▶ [TASK TO COMPLETE] Search the entries for the word "días" and report each line that has it.

= Beginning of Section =

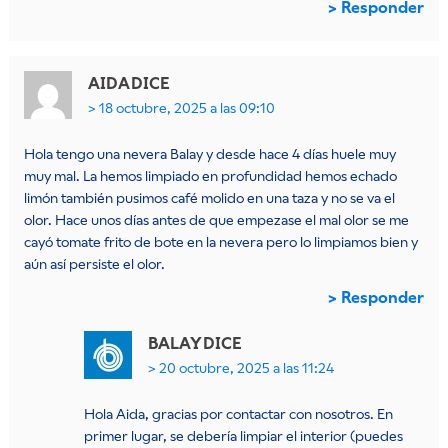
Responder
AIDA
DICE
18 octubre, 2025 a las 09:10
Hola tengo una nevera Balay y desde hace 4 días huele muy
muy mal. La hemos limpiado en profundidad hemos echado
limón también pusimos café molido en una taza y no se va el
olor. Hace unos días antes de que empezase el mal olor se me
cayó tomate frito de bote en la nevera pero lo limpiamos bien y
aún así persiste el olor.
Responder
BALAY
DICE
20 octubre, 2025 a las 11:24
Hola Aida, gracias por contactar con nosotros. En
primer lugar, se debería limpiar el interior (puedes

= End of Section =

▶ [RESULT OF THIS EXERCISE]
Hola tengo una nevera Balay y desde hace 4 días huele muy
olor. Hace unos días antes de que empezase el mal olor se me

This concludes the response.